Hi Ryan;
Both SQL mechanisms have their advantage. For example, issuing a TRUNCATE TABLE can be a lot more effective than individual DELETE statements. It all depends what your objectives are at that point in the business transaction and the expediency you desire are that moment in the processing.
Normally, the DW is the most effective data retrieval & update mechanism vs inline SQL for data lists and multiple column updates. Where the DW falls down is in multi-table updates as you have already encountered. When dealing with 2 or more tables, the DW can only be set to one of those tables for update in the DW painter. The fact that your DW did not update at all is because you never set the Update Properties settings - thus, no updating at all.
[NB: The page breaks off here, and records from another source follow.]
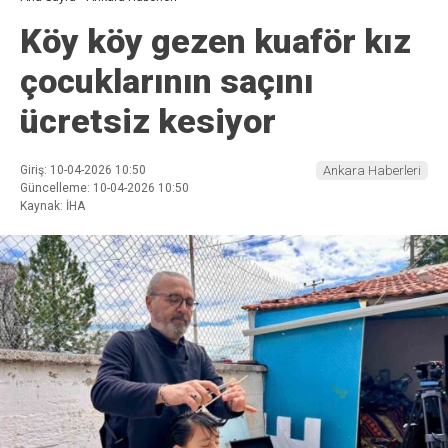
Köy köy gezen kuaför kız
çocuklarının saçını
ücretsiz kesiyor
Giriş: 10-04-2026 10:50
Ankara Haberleri
Güncelleme: 10-04-2026 10:50
Kaynak: İHA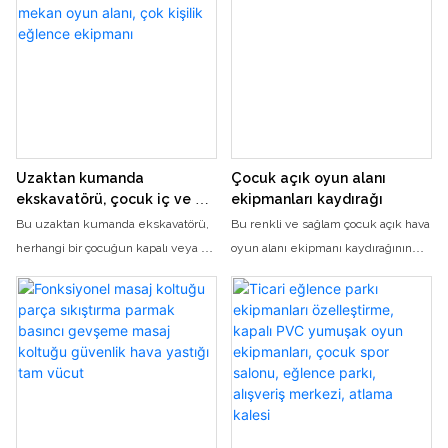
karo ışığı oyunudur. Canlı LED ışıklar
setting. With multiplayer capability,
ve etkileşimli oyun ile bu yenilikçi
kids can race against their friends
oyun
for a fun and exciting gaming
experience.
Uzaktan kumanda
Çocuk açık oyun alanı
ekskavatörü, çocuk iç ve dış
ekipmanları kaydırağı
mekan oyun alanı, çok kişilik
Bu uzaktan kumanda ekskavatörü,
Bu renkli ve sağlam çocuk açık hava
eğlence ekipmanı
herhangi bir çocuğun kapalı veya dış
oyun alanı ekipmanı kaydırağının
mekan oyun alanına eğlenceli ve
her yaştan çocuğa saatlerce
etkileşimli bir katkıdır. Birden fazla
eğlence sunacağından emin
çocuğun birlikte oynama yeteneği
olabilirsiniz. Güvenli tasarımı ve
ile saatlerce eğlence sağlar ve
pürüzsüz yüzeyi sayesinde
koordinasyonu ve ekip çalışması
çocuklar kolaylıkla tekrar tekrar
becerilerini geliştirir
aşağı kayabilirler.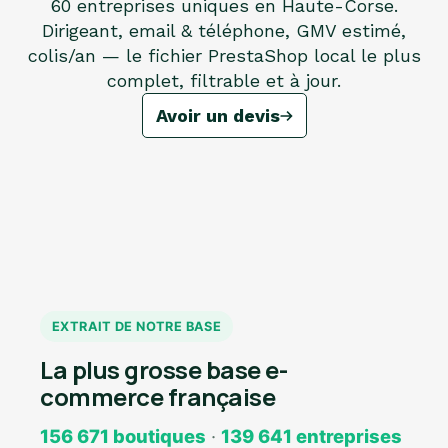
60 entreprises uniques en Haute-Corse.
Dirigeant, email & téléphone, GMV estimé,
colis/an — le fichier PrestaShop local le plus
complet, filtrable et à jour.
Avoir un devis
EXTRAIT DE NOTRE BASE
La plus grosse base e-
commerce française
156 671 boutiques
·
139 641 entreprises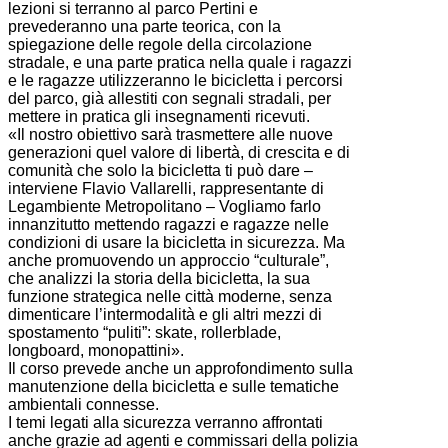
lezioni si terranno al parco Pertini e
prevederanno una parte teorica, con la
spiegazione delle regole della circolazione
stradale, e una parte pratica nella quale i ragazzi
e le ragazze utilizzeranno le bicicletta i percorsi
del parco, già allestiti con segnali stradali, per
mettere in pratica gli insegnamenti ricevuti.
«Il nostro obiettivo sarà trasmettere alle nuove
generazioni quel valore di libertà, di crescita e di
comunità che solo la bicicletta ti può dare –
interviene Flavio Vallarelli, rappresentante di
Legambiente Metropolitano – Vogliamo farlo
innanzitutto mettendo ragazzi e ragazze nelle
condizioni di usare la bicicletta in sicurezza. Ma
anche promuovendo un approccio “culturale”,
che analizzi la storia della bicicletta, la sua
funzione strategica nelle città moderne, senza
dimenticare l’intermodalità e gli altri mezzi di
spostamento “puliti”: skate, rollerblade,
longboard, monopattini».
Il corso prevede anche un approfondimento sulla
manutenzione della bicicletta e sulle tematiche
ambientali connesse.
I temi legati alla sicurezza verranno affrontati
anche grazie ad agenti e commissari della polizia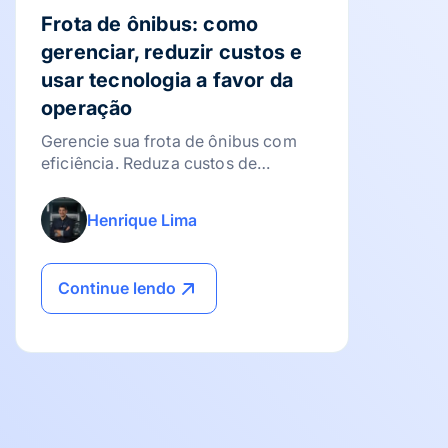
Frota de ônibus: como
gerenciar, reduzir custos e
usar tecnologia a favor da
operação
Gerencie sua frota de ônibus com
eficiência. Reduza custos de
combustível, otimize a manutenção e
use a tecnologia para lucrar mais!
Henrique Lima
Continue lendo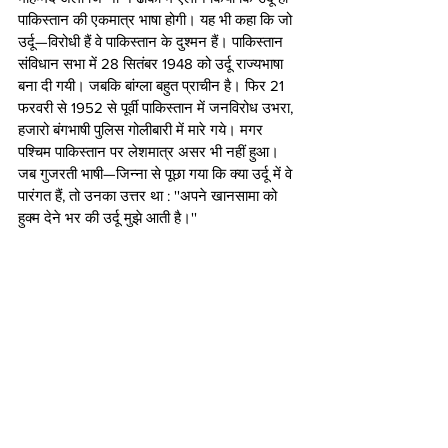
पाकिस्तान की एकमात्र भाषा होगी। यह भी कहा कि जो 
उर्दू—विरोधी हैं वे पाकिस्तान के दुश्मन हैं। पाकिस्तान 
संविधान सभा में 28 सितंबर 1948 को उर्दू राज्यभाषा 
बना दी गयी। जबकि बांग्ला बहुत प्राचीन है। फिर 21 
फरवरी से 1952 से पूर्वी पाकिस्तान में जनविरोध उभरा, 
हजारो बंगभाषी पुलिस गोलीबारी में मारे गये। मगर 
पश्चिम पाकिस्तान पर लेशमात्र असर भी नहीं हुआ। 
जब गुजरती भाषी—जिन्ना से पूछा गया कि क्या उर्दू में वे 
पारंगत हैं, तो उनका उत्तर था : ''अपने खानसामा को 
हुक्म देने भर की उर्दू मुझे आती है।'' 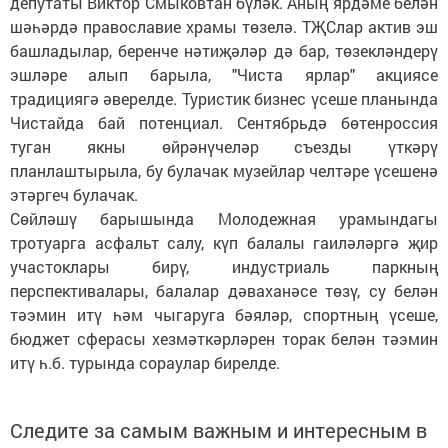
депутаты Виктор Смыковтан бүләк. Аның ярдәме белән
шәһәрдә православие храмы төзелә. ТҖСлар актив эш
башладылар, беренче нәтиҗәләр дә бар, төзекләндерү
эшләре алып барыла, "Чиста ярлар" акциясе
традициягә әверелде. Туристик бизнес үсеше планында
Чистайда бай потенциал. Сентябрьдә бөтенроссия
туган якны өйрәнүчеләр съезды үткәрү
планлаштырыла, бу булачак музейлар челтәре үсешенә
этәргеч булачак.
Сөйләшү барышында Молодежная урамындагы
тротуарга асфальт салу, күп балалы гаиләләргә җир
участоклары бирү, индустриаль паркның
перспективалары, балалар дәваханәсе төзү, су белән
тәэмин итү һәм чыгаруга бәяләр, спортның үсеше,
бюджет сферасы хезмәткәрләрен торак белән тәэмин
итү һ.б. турында сораулар бирелде.
Следите за самым важным и интересным в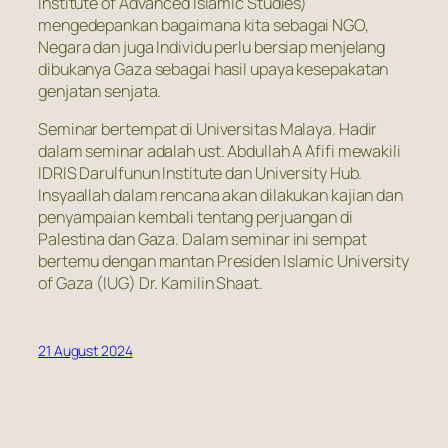
Institute of Advanced Islamic Studies)
mengedepankan bagaimana kita sebagai NGO,
Negara dan juga Individu perlu bersiap menjelang
dibukanya Gaza sebagai hasil upaya kesepakatan
genjatan senjata.
Seminar bertempat di Universitas Malaya. Hadir
dalam seminar adalah ust. Abdullah A Afifi mewakili
IDRIS Darulfunun Institute dan University Hub.
Insyaallah dalam rencana akan dilakukan kajian dan
penyampaian kembali tentang perjuangan di
Palestina dan Gaza. Dalam seminar ini sempat
bertemu dengan mantan Presiden Islamic University
of Gaza (IUG) Dr. Kamilin Shaat.
21 August 2024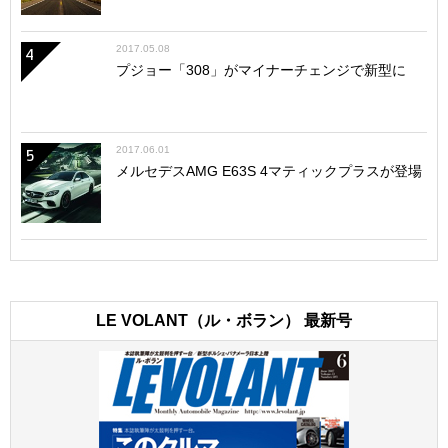
2017.05.08
4
プジョー「308」がマイナーチェンジで新型に
2017.06.01
5
メルセデスAMG E63S 4マティックプラスが登場
LE VOLANT（ル・ボラン） 最新号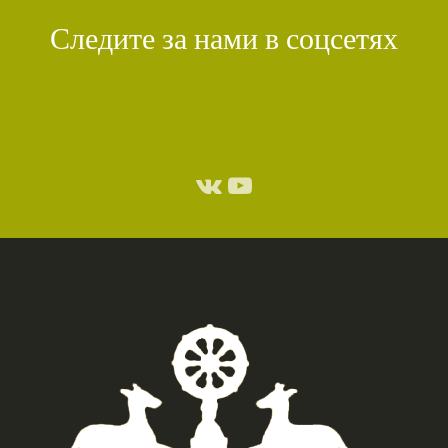
Следите за нами в соцсетях
СТИХИЙНЫЕ БЕДСТВИЯ
(1)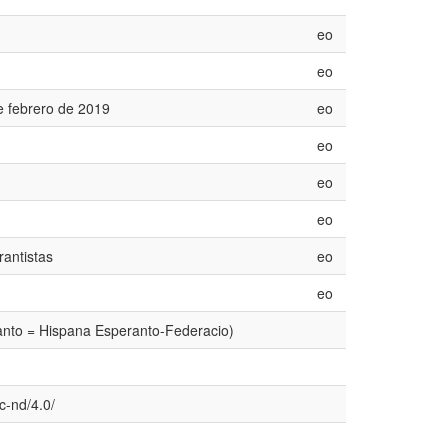
eo
eo
e febrero de 2019
eo
eo
eo
eo
rantistas
eo
eo
anto = Hispana Esperanto-Federacio)
c-nd/4.0/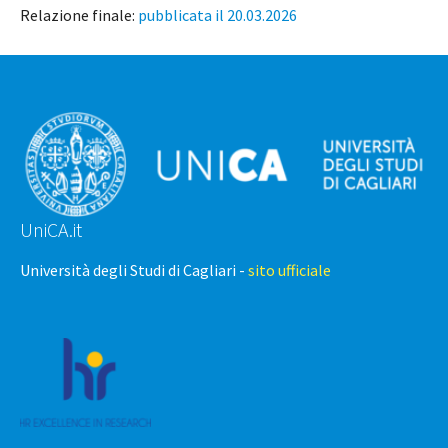
Relazione finale:
pubblicata il 20.03.2026
UniCA.it
Università degli Studi di Cagliari -
sito ufficiale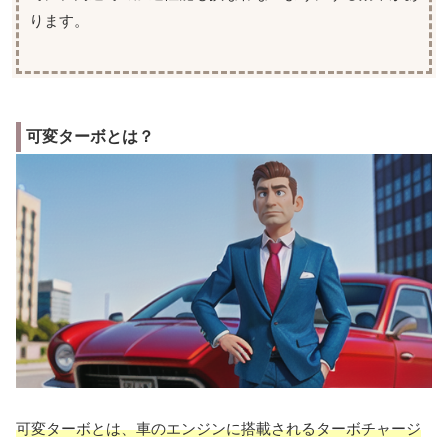
ります。
可変ターボとは？
可変ターボとは、車のエンジンに搭載されるターボチャージ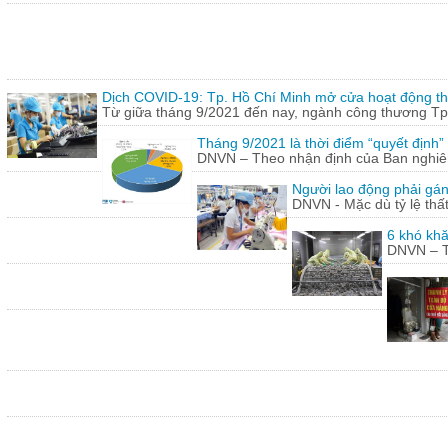
Dịch COVID-19: Tp. Hồ Chí Minh mở cửa hoạt động thư
Từ giữa tháng 9/2021 đến nay, ngành công thương Tp.
Tháng 9/2021 là thời điểm “quyết định
DNVN – Theo nhận định của Ban nghiên 
Người lao động phải gán
DNVN - Mặc dù tỷ lệ thấ
6 khó khă
DNVN – Th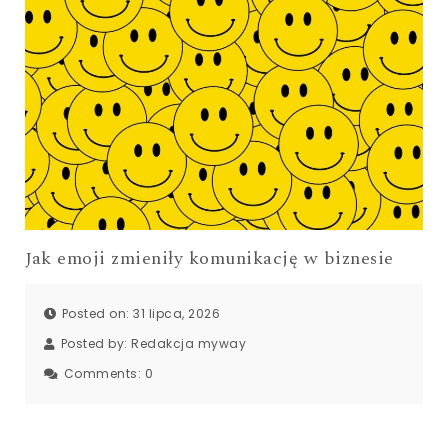
Jak emoji zmieniły komunikację w biznesie
Posted on: 31 lipca, 2026
Posted by:
Redakcja myway
Comments:
0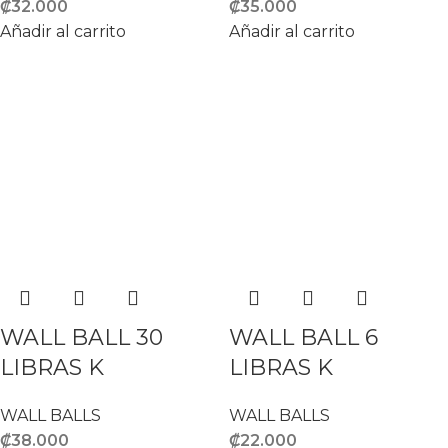
₡
32.000
₡
35.000
Añadir al carrito
Añadir al carrito
WALL BALL 30
WALL BALL 6
LIBRAS K
LIBRAS K
WALL BALLS
WALL BALLS
₡
38.000
₡
22.000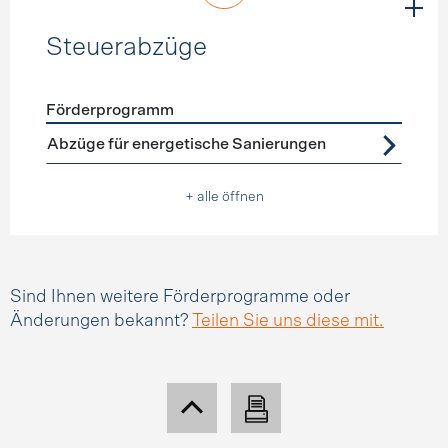
Steuerabzüge
Förderprogramm
Förderprogramme
Steuerabzüge
Abzüge für energetische Sanierungen
+ alle öffnen
Sind Ihnen weitere Förderprogramme oder
Änderungen bekannt?
Teilen Sie uns diese mit.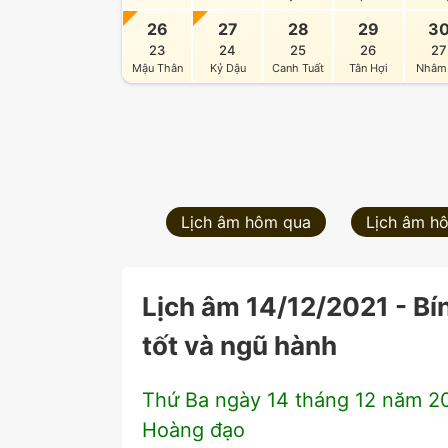
26
27
28
29
3
23
24
25
26
27
Mậu Thân
Kỷ Dậu
Canh Tuất
Tân Hợi
Nhâm
Lịch âm hôm qua
Lịch âm h
Lịch âm 14/12/2021 - Bí
tốt và ngũ hành
Thứ Ba ngày 14 tháng 12 năm 202
Hoàng đạo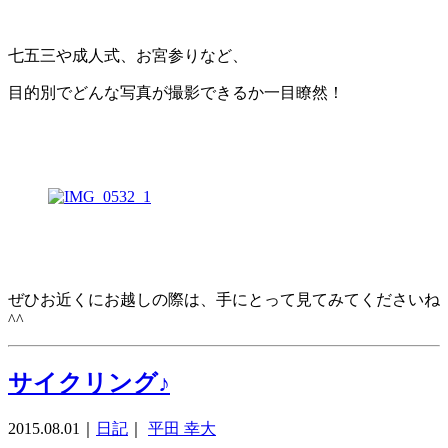
七五三や成人式、お宮参りなど、
目的別でどんな写真が撮影できるか一目瞭然！
ぜひお近くにお越しの際は、手にとって見てみてくださいね
^^
サイクリング♪
2015.08.01
｜
日記
｜
平田 幸大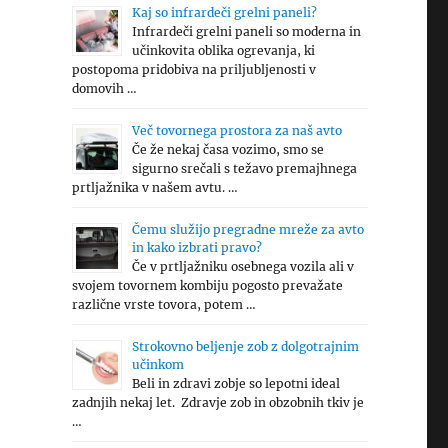
Kaj so infrardeči grelni paneli?
Infrardeči grelni paneli so moderna in
učinkovita oblika ogrevanja, ki
postopoma pridobiva na priljubljenosti v
domovih …
Več tovornega prostora za naš avto
Če že nekaj časa vozimo, smo se
sigurno srečali s težavo premajhnega
prtljažnika v našem avtu. …
Čemu služijo pregradne mreže za avto
in kako izbrati pravo?
Če v prtljažniku osebnega vozila ali v
svojem tovornem kombiju pogosto prevažate
različne vrste tovora, potem …
Strokovno beljenje zob z dolgotrajnim
učinkom
Beli in zdravi zobje so lepotni ideal
zadnjih nekaj let. Zdravje zob in obzobnih tkiv je
…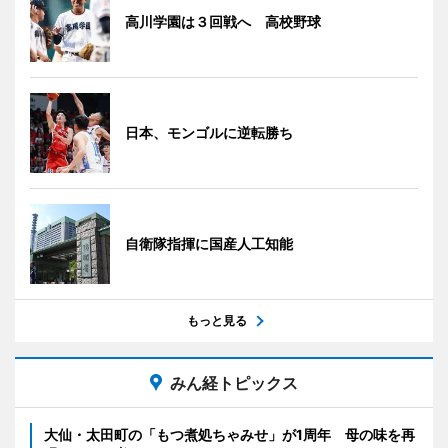
高川学園は３回戦へ 高校野球
日本、モンゴルに逆転勝ち
自衛隊指揮に国産人工知能
もっと見る
みん経トピックス
大仙・太田町の「もつ煮処ちゃみせ」が1周年 母の味を再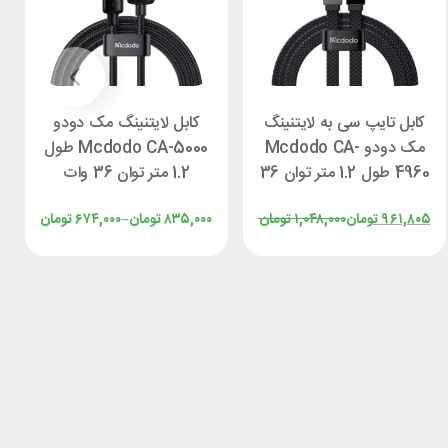
کابل تایپ سی به لایتنینگ
کابل لایتنینگ مک دودو
مک دودو Mcdodo CA-
Mcdodo CA-5000 طول
4960 طول 1.2 متر توان 36
1.2 متر توان 36 وات
وات
۹۶۱,۸۰۵
تومان
۱,۰۴۸,۰۰۰
تومان
۸۳۵,۰۰۰
تومان
–
۶۷۴,۰۰۰
تومان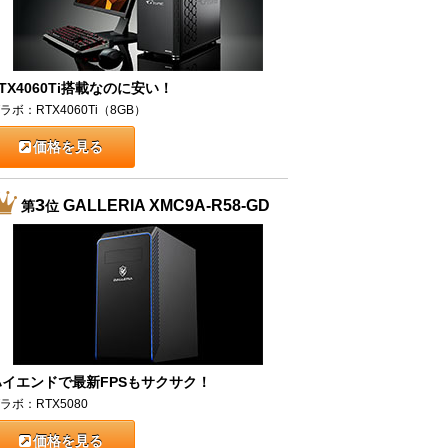
TX4060Ti搭載なのに安い！
ラボ：RTX4060Ti（8GB）
価格を見る
3
GALLERIA XMC9A-R58-GD
第
位
ハイエンドで最新FPSもサクサク！
ラボ：RTX5080
価格を見る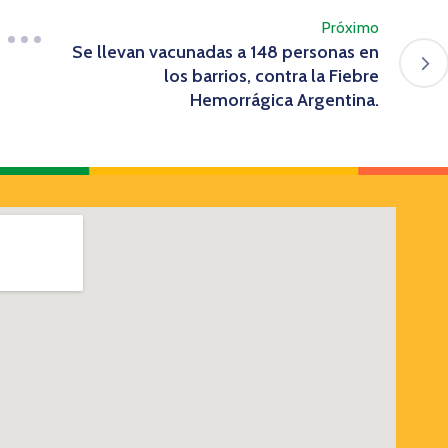
Próximo
Se llevan vacunadas a 148 personas en
los barrios, contra la Fiebre
Hemorrágica Argentina.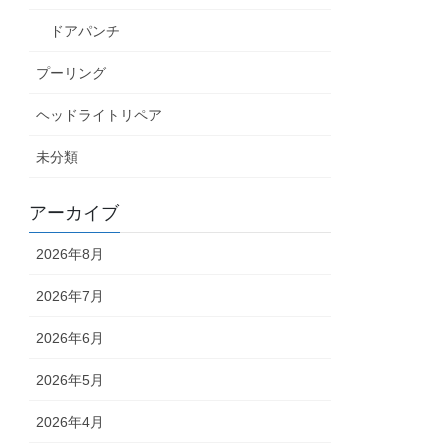
ドアパンチ
プーリング
ヘッドライトリペア
未分類
アーカイブ
2026年8月
2026年7月
2026年6月
2026年5月
2026年4月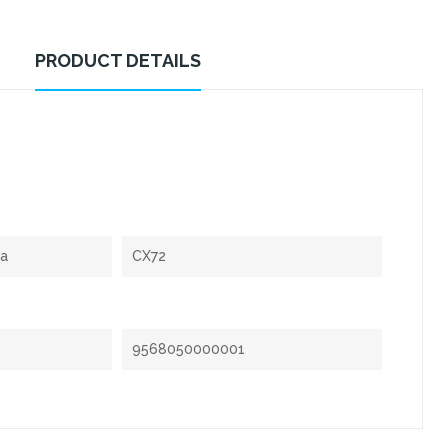
PRODUCT DETAILS
xa
CX72
9568050000001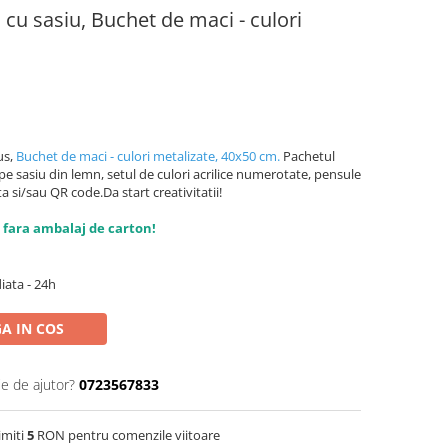
 cu sasiu, Buchet de maci - culori
us,
Buchet de maci - culori metalizate, 40x50 cm.
Pachetul
e sasiu din lemn, setul de culori acrilice numerotate, pensule
a si/sau QR code.Da start creativitatii!
 fara ambalaj de carton!
iata - 24h
A IN COS
ie de ajutor?
0723567833
imiti
5
RON pentru comenzile viitoare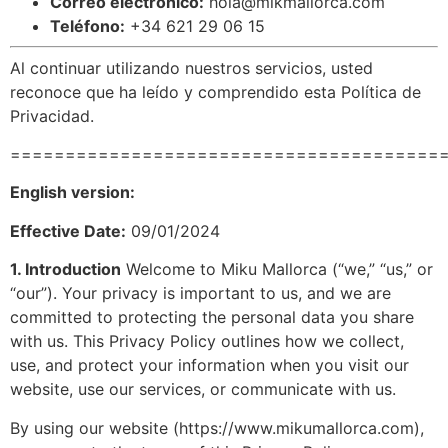
Correo electrónico:
hola@mikmallorca.com
Teléfono:
+34 621 29 06 15
Al continuar utilizando nuestros servicios, usted
reconoce que ha leído y comprendido esta Política de
Privacidad.
=======================================
English version:
Effective Date:
09/01/2024
1. Introduction
Welcome to Miku Mallorca (“we,” “us,” or
“our”). Your privacy is important to us, and we are
committed to protecting the personal data you share
with us. This Privacy Policy outlines how we collect,
use, and protect your information when you visit our
website, use our services, or communicate with us.
By using our website (
https://www.mikumallorca.com
),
In the case of multiple table updating, you have two choices: a) perform the Update ( ) method multiple times and with each iteration, change the update properties under script control (as Terry pointed out) or b) use one DW per table. You can place the three DW's on one Window and use a common key to retrieve related table information. Then its just a case of issuing three simple Update ( ) commands (one per DW) to complete the DBMS updates. This is a lot less scripting than option "A".
In either case, the order of your table updates must comply with the parent/child (foreign key) relationships in your DB. That being said, its no difference in multi-table update complexity whether you coded it in VB vs Java vs C#, etc.